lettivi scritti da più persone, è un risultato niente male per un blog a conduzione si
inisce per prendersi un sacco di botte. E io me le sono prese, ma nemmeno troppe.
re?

________________________________________

#### [TO DO]
All of the data above should be reproduced exactly, with nothing missing.

#### [EXERCISE RESULT]
lettivi scritti da più persone, è un risultato niente male per un blog a conduzione si
inisce per prendersi un sacco di botte. E io me le sono prese, ma nemmeno troppe.
re?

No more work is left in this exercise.